Zurücknahme eines Antrages auf Durchführung einer Arbeitnehmerveranlagung

Entscheidungstext

IM NAMEN DER REPUBLIK

Das Bundesfinanzgericht hat durch die Richterin Dr. Anna Radschek in der Beschwerdesache Bf., [Adresse], über die Beschwerde vom gegen den Bescheid der belangten Behörde Finanzamt Wien 2/20/21/22 vom betreffend Einkommensteuer (Arbeitnehmerveranlagung) 2018 zu Recht erkannt: 

Der Beschwerde wird gemäß § 279 BAO Folge gegeben.

Der angefochtene Bescheid wird ersatzlos aufgehoben.

Gegen dieses Erkenntnis ist eine Revision an den Verwaltungsgerichtshof nach Art. 133 Abs. 4 Bundes-Verfassungsgesetz (B-VG) nichtzulässig.

Entscheidungsgründe

Die Beschwerdeführerin war während des Streitjahres 2018 ganzjährig Dienstnehmerin der Arbeitgeberin, bezog vom bis aber Weiterbildungsgeld gemäß § 26 Arbeitslosenversicherungsgesetz (AlVG) vom Arbeitsmarktservice.
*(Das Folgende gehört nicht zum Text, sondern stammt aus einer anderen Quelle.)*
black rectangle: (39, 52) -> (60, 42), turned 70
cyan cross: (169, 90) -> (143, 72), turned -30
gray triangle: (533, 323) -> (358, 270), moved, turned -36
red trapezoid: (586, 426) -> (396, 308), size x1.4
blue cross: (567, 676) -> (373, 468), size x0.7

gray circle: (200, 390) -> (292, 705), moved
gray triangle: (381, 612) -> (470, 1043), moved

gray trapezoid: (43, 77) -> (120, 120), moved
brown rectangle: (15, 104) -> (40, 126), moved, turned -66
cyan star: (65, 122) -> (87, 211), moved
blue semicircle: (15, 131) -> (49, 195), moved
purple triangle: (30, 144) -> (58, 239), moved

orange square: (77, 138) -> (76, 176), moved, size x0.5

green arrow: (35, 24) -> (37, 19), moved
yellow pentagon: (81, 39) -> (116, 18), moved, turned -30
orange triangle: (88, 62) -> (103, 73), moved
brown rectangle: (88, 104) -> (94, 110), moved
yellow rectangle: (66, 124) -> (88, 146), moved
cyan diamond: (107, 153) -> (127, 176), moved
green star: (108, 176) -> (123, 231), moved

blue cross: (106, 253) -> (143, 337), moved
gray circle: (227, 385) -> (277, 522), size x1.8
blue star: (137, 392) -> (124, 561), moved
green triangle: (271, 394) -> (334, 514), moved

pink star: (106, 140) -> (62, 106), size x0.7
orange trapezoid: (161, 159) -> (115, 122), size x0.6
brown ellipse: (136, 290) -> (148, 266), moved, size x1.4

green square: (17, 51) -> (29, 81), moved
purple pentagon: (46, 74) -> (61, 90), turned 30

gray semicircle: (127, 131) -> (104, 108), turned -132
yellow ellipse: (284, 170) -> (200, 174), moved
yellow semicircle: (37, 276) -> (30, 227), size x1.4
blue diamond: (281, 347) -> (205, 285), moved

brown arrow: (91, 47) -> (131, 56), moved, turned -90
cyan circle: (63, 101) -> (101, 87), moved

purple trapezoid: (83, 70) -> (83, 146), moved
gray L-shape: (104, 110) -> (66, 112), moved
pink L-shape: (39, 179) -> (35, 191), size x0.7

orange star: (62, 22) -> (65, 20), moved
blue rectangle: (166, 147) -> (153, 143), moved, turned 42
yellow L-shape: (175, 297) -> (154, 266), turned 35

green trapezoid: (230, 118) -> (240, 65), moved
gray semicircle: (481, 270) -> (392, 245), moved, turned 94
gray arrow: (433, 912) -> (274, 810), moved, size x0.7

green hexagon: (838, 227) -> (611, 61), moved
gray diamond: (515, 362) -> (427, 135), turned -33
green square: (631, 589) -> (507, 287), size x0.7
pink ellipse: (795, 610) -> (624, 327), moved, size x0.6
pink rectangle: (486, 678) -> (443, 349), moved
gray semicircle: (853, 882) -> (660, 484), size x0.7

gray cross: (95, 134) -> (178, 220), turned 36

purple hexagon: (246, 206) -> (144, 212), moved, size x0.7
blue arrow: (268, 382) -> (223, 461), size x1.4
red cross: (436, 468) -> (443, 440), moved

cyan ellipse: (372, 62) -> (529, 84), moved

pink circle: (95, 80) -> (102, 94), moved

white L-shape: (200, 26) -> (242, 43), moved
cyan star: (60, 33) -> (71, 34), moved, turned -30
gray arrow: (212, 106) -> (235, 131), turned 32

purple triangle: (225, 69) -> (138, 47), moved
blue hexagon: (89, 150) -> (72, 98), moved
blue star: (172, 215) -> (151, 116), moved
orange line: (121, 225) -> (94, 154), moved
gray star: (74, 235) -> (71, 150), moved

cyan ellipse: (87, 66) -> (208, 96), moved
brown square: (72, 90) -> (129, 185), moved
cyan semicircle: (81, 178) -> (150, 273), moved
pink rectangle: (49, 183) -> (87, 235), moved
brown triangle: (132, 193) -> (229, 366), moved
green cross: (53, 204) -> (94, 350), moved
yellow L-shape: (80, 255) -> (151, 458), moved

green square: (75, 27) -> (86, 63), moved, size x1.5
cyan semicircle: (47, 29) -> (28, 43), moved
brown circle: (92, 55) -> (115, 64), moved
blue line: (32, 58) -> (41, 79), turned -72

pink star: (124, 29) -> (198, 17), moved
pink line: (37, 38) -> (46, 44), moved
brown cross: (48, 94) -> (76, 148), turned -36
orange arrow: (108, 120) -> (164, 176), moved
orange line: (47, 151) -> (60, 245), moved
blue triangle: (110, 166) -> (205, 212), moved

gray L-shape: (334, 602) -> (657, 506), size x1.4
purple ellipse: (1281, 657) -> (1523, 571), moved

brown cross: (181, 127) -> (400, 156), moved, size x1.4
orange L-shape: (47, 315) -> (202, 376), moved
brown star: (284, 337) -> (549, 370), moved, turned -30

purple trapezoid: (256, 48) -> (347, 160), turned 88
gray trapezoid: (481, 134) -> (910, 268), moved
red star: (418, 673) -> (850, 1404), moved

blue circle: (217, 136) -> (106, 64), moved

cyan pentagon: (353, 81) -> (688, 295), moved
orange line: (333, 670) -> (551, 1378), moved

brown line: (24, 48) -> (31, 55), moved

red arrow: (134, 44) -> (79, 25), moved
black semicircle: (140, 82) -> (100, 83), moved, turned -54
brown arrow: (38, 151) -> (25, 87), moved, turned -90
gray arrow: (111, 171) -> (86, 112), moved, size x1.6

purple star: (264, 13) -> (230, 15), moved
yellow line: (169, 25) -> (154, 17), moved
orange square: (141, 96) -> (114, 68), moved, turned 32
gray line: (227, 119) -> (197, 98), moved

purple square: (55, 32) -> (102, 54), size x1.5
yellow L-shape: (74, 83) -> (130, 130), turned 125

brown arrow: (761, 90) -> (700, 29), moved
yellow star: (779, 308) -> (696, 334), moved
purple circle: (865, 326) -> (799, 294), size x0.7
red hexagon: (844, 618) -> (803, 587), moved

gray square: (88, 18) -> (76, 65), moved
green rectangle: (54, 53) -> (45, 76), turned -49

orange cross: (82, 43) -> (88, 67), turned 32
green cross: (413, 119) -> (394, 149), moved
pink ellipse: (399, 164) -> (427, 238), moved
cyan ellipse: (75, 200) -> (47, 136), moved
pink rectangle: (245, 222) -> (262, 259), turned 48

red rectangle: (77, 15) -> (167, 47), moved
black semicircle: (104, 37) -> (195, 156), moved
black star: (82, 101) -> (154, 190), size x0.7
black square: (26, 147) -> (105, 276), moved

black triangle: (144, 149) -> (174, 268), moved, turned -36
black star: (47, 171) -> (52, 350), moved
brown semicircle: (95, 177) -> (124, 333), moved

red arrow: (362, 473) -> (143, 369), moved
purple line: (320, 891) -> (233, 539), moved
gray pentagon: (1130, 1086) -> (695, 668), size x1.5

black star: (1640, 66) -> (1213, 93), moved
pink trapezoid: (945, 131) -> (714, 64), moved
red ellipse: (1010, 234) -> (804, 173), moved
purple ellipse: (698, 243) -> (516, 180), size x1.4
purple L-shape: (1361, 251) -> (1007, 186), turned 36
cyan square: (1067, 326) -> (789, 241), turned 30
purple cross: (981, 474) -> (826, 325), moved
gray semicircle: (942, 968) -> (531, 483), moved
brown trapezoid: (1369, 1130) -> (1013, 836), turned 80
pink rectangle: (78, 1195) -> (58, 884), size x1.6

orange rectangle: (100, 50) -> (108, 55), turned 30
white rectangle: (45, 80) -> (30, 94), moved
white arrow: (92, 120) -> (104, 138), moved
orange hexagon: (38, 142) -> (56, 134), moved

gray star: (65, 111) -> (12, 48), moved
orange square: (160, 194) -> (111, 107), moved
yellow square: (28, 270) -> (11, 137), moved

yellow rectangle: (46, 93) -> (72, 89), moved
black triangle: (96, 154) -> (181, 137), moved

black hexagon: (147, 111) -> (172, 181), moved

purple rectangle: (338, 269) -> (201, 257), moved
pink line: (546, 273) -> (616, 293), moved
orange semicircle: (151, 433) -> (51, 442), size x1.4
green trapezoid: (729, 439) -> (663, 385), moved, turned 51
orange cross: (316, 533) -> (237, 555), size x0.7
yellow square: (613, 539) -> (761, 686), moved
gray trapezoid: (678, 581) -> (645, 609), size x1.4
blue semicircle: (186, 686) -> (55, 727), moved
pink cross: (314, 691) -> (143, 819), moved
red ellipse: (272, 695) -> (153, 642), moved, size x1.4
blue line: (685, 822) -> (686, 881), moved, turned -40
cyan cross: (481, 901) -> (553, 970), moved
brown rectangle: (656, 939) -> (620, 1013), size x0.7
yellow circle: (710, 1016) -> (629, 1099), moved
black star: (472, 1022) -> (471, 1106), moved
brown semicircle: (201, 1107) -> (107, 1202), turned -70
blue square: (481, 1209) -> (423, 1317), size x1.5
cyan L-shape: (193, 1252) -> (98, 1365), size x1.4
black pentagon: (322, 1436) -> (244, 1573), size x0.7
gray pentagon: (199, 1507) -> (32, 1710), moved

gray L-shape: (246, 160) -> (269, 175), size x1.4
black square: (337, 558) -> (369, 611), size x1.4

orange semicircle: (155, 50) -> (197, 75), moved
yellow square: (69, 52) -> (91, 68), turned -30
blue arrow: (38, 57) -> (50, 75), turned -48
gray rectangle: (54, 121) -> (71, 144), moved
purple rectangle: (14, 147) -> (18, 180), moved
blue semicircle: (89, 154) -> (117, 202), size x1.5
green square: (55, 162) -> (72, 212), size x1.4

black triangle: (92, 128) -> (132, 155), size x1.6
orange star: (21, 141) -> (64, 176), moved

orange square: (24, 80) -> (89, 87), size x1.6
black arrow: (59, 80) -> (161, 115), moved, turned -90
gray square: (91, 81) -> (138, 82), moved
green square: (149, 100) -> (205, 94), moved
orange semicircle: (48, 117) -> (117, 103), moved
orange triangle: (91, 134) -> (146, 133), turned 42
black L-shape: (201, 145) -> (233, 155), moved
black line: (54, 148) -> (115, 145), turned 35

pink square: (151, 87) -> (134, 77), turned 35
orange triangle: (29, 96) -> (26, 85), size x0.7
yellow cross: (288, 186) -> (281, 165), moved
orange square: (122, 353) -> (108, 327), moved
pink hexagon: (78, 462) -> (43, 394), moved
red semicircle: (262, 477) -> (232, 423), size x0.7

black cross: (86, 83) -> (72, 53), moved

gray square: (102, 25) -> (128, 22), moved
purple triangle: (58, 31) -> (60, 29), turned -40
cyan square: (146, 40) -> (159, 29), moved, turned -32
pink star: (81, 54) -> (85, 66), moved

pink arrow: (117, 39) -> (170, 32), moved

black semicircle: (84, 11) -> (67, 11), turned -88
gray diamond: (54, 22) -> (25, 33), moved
In dieser Zeit verringerte sie ihre Wochenarbeitszeit auf 25 Stunden, während des restlichen Jahres war sie vollbeschäftigt.

Im Einkommensteuerbescheid 2018 unterzog das Finanzamt jenen Teil der im Lohnzettel der Arbeitgeberin ausgewiesenen steuerpflichtigen Bezüge, der auf die Monate Jänner bis Juni 2018 entfiel, im Hinblick auf den Bezug des Weiterbildungsgeldes einer Hochrechnung gemäß § 3 Abs. 2 EStG 1988, wobei aufgrund der angestellten Kontrollrechnung bei der Berechnung des anzuwendenden Steuersatzes das erhaltene Weiterbildungsgeld in Ansatz gebracht wurde.

In der fristgerecht erhobenen Beschwerde ersuchte die Bf. um Überprüfung des Bescheides hinsichtlich der Anwendbarkeit der Hochrechnung nach § 3 Abs. 2 EStG 1988 und deren  richtiger Durchführung.

Nach Meinung der Beschwerdeführerin ziele die Regelung des § 3 Abs. 2 EStG 1988 explizit auf Personen ab, die nicht ganzjährig beschäftigt gewesen seien. In Ihrem Fall führe die Hochrechnung zu einem völlig unrealistischen Ergebnis bzw. dazu, dass sie nunmehr eine Nachzahlung i.H.v. 211 € für ein explizit steuerfreies Einkommen leisten solle.

Darüber hinaus ergebe sich die besonders unangenehme Situation, dass die Beschwerdeführerin aufgrund dieser Berechnungsmodalitäten um sämtliche Steuervorteile umfiele, die ihr aufgrund ihrer 40-prozentigen Behinderung gesetzlich zustünden. Auch alle anderen Freibeträge und Absetzbeträge würden durch diese Berechnung neutralisiert und wegfallen, obwohl ihr Arbeitgeber das ganze Jahr über sämtliche steuerpflichtigen Einkünfte gesetzeskonform versteuert habe und die Beschwerdeführerin aufgrund ihrer Behinderung - wie auch in den Vorjahren - im Rahmen der Arbeitnehmerveranlagung einen größeren Betrag zurückbekommen müsste.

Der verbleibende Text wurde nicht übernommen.